Why didn't it reach 50?

• When some_var is 15, thread t1 reads some_var. At this time, the cpu gives control to another thread t2.
• Some_var read by thread t2 is also 15
• Both t1 and t2 add some_var to 16
• What we expected at the time was that the two t1 t2 threads changed some_var + 2 to 17.
• Here there is resource competition.
• The same situation may also occur between other threads, so the final result is less than 50.

Solving Resource Competition
 

from threading import Lock, Threadlock = Lock()some_var = 0 class IncrementThread(Thread): def run(self):  #we want to read a global variable  #and then increment it  global some_var  lock.acquire()  read_value = some_var  print "some_var in %s is %d" % (self.name, read_value)  some_var = read_value + 1  print "some_var in %s after increment is %d" % (self.name, some_var)  lock.release() def use_increment_thread(): threads = [] for i in range(50):  t = IncrementThread()  threads.append(t)  t.start() for t in threads:  t.join() print "After 50 modifications, some_var should have become 50" print "After 50 modifications, some_var is %d" % (some_var,) use_increment_thread()

Run this program again to achieve our expected results.

Explanation:

• Lock is used to prevent competition conditions.
• If thread t1 obtains the lock before performing some operations.
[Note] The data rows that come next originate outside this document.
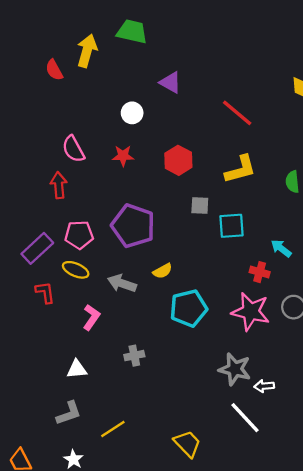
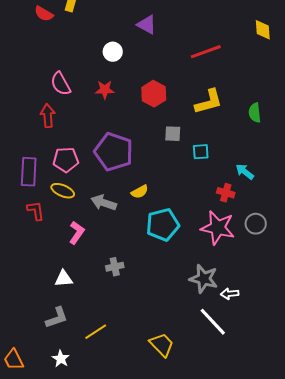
red semicircle: (54, 70) -> (44, 14), turned -30
red line: (237, 113) -> (206, 52), turned -60
cyan square: (231, 226) -> (201, 152), size x0.7
purple rectangle: (37, 248) -> (29, 172), turned -44

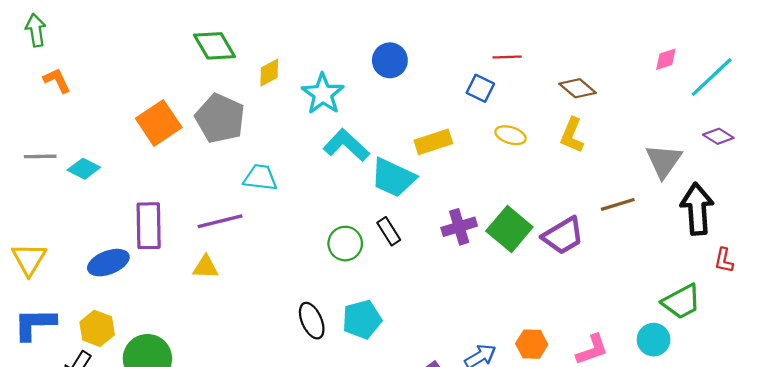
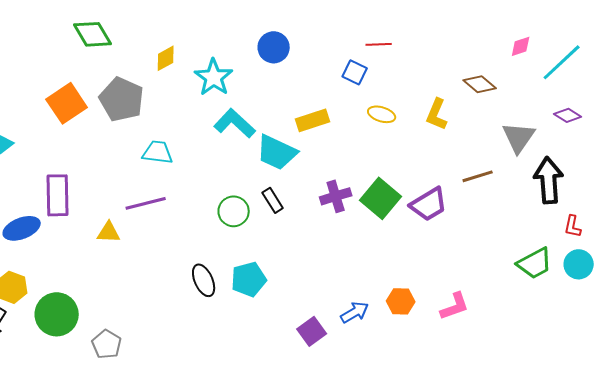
green diamond: (214, 46) -> (93, 34), moved
brown diamond: (578, 88) -> (480, 84), moved
purple line: (220, 221) -> (146, 203), moved
cyan circle: (654, 340) -> (579, 264), moved

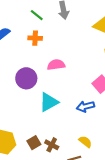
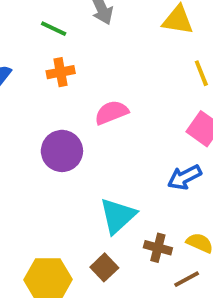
cyan triangle: (49, 102) -> (118, 216), moved
brown cross: (52, 145) -> (158, 248), moved

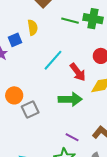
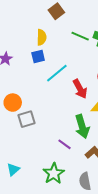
blue square: (15, 40) -> (38, 56), moved
green arrow: (70, 99) -> (82, 126), moved, turned 65
purple line: (72, 137) -> (64, 144), moved

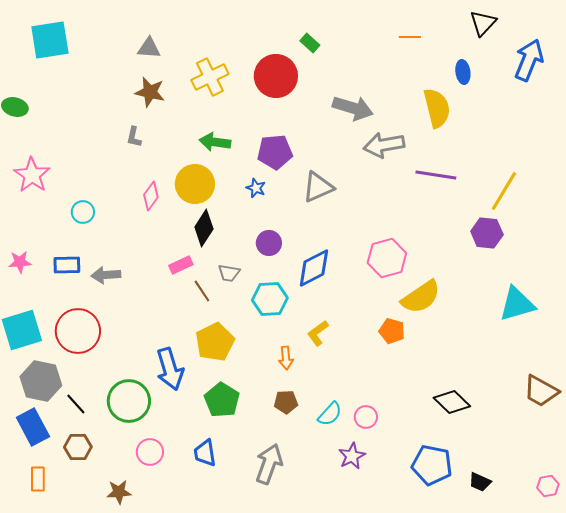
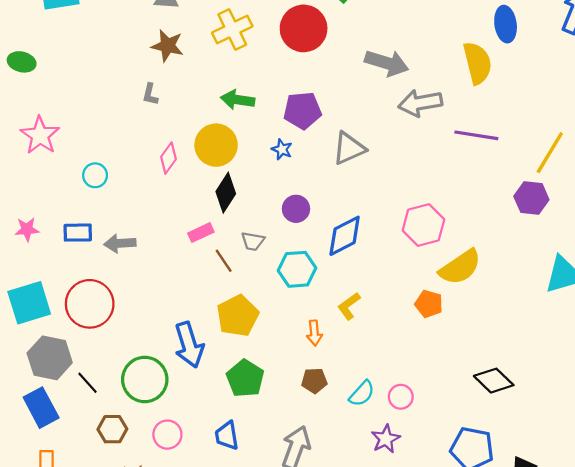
blue ellipse: (463, 72) -> (506, 24), size x1.4
brown hexagon: (78, 447) -> (112, 429), moved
Other threads do not perform the same operation before t1 releases Lock.
• What we want to determine is that once thread t1 has read some_var, it will not be able to read some_var until T1.
• In this way, some_var is read and modified as an atomic operation in logic.

Instance 3

Let's use an example to prove that a thread cannot affect the variables (non-global variables) in other threads ).

Time. sleep () can suspend a thread and force thread switching.
 

from threading import Threadimport time class CreateListThread(Thread): def run(self):  self.entries = []  for i in range(10):   time.sleep(1)   self.entries.append(i)  print self.entries def use_create_list_thread(): for i in range(3):  t = CreateListThread()  t.start() use_create_list_thread()

After running the command several times, the result is not printed. When a thread is being printed, the cpu switches to another thread, which leads to incorrect results. We need to ensure that print self. entries is a logical atomic operation to prevent printing from being interrupted by other threads.

We use Lock () to see the example below.
 

from threading import Thread, Lockimport time lock = Lock() class CreateListThread(Thread): def run(self):  self.entries = []  for i in range(10):   time.sleep(1)   self.entries.append(i)  lock.acquire()  print self.entries  lock.release() def use_create_list_thread(): for i in range(3):  t = CreateListThread()  t.start()
use_create_list_thread()
 

This time we see the correct results. It proves that a thread cannot modify the internal variables (non-global variables) of other threads ).